6. Connect With Your Finalists
Once you've done your research, narrow your list of potential therapists down to three to five candidates who seem like they could be the best fit, Kitley says.
"It's important to have a couple names at hand," she says. "Especially now, a lot of therapists are very full. So finding the one you'll see could end up being about scheduling."
You can contact your picks via email or phone to learn their availability, Kitley says. If you're looking for additional information that wasn't listed on the therapist's website — like fees, scheduling or cancellation policies — now's a good time to ask.
Want to learn a little more about the therapist before committing to a full session? "A lot of therapists offer free consultations on the phone or via video to provide some insight on what you might need," Levy says.
7. Try a Session
Your initial visit with the therapist — sometimes called an intake appointment — is a chance to discuss your background, what brought you to therapy and what you'd like to work on. It's also a great opportunity for you to get a sense for whether you feel comfortable around and connected to the therapist.
"So much of it is your gut. It's almost like you're going on a first date, looking to see if the person hears and understands you," Kitley says. For instance, if you feel judged or get a sense that the therapist isn't paying attention to what you're saying, those are signs that the relationship isn't a good fit, she says.
Keep in mind, too, that you won't always click with a therapist right away — or ever. "It can be hard to find someone that feels like a good match. You could try one or two more sessions to see how it feels," Levy says.

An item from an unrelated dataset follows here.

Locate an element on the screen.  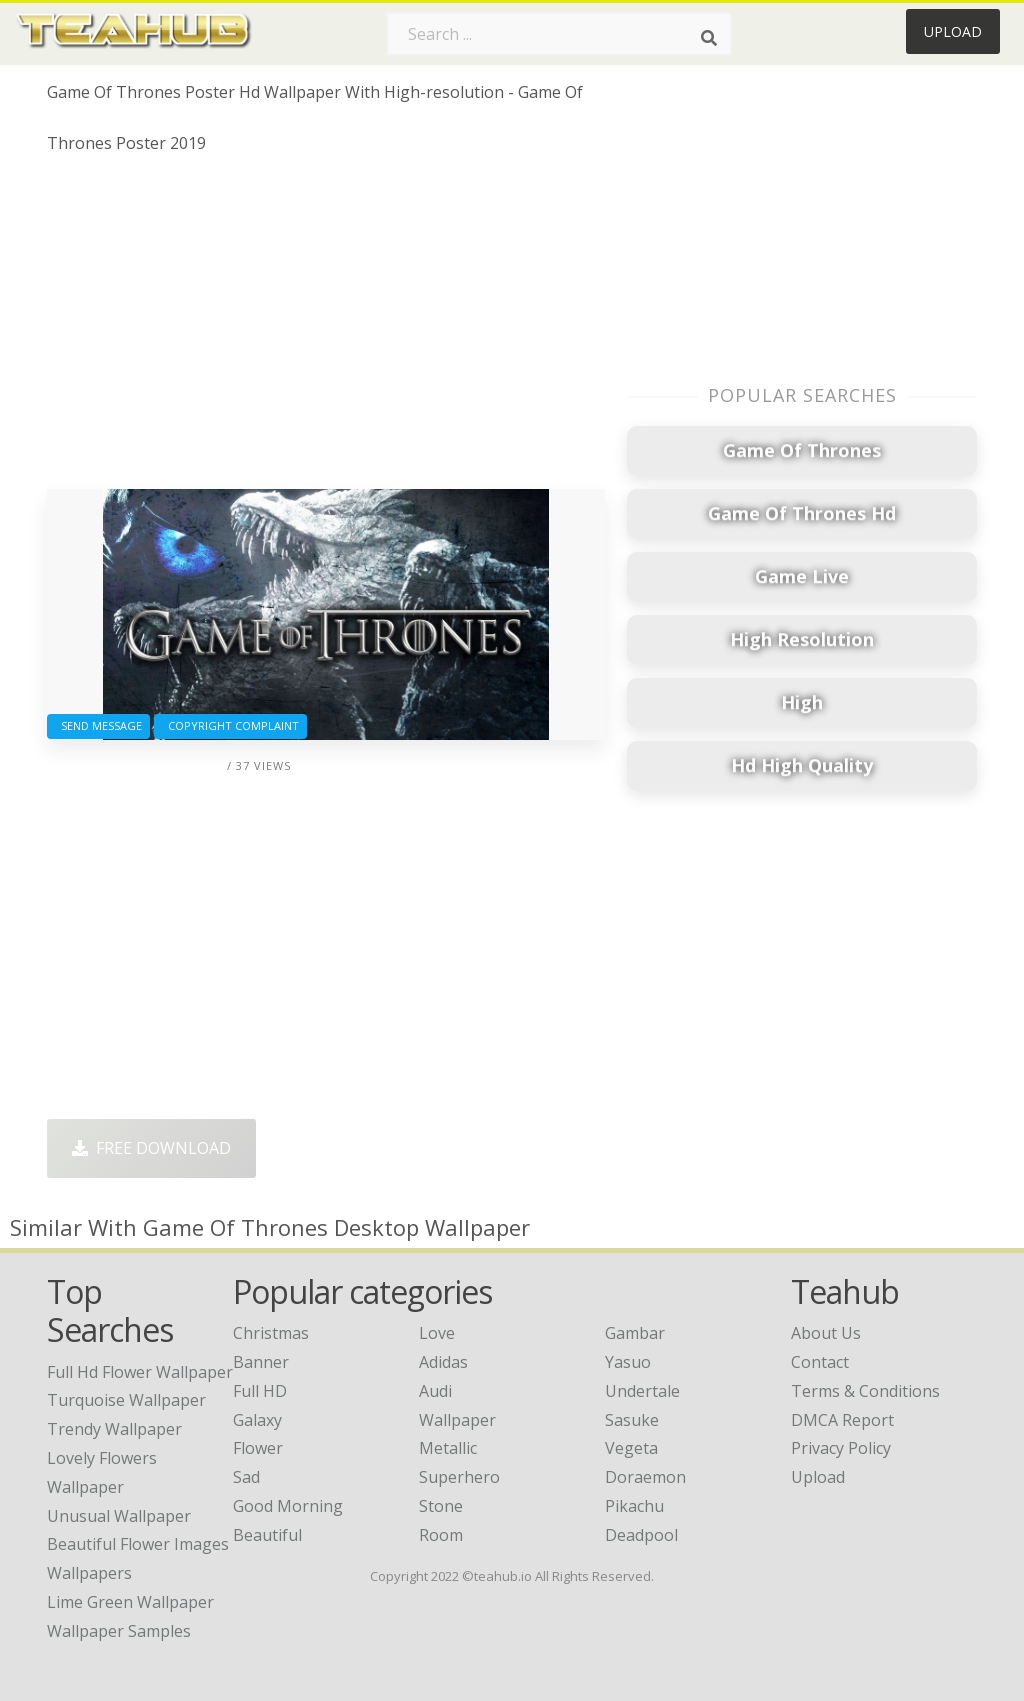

But if you're still not meshing or don't feel comfortable making another appointment, it's fine to move on. Go back to your list, book a session with another one of your picks and try again. Before long, you'll find your fit.
What Else to Expect From Your First Session
After learning about your background and goals for treatment, a therapist may be able to give you a rough idea for how long it might take before you start to see results. “I like to tell patients that I hope for them to be making progress within six to eight weeks,” Kitley says.
You can also ask about setting milestones to measure your success, like having fewer panic attacks or engaging in certain activities with less anxiety.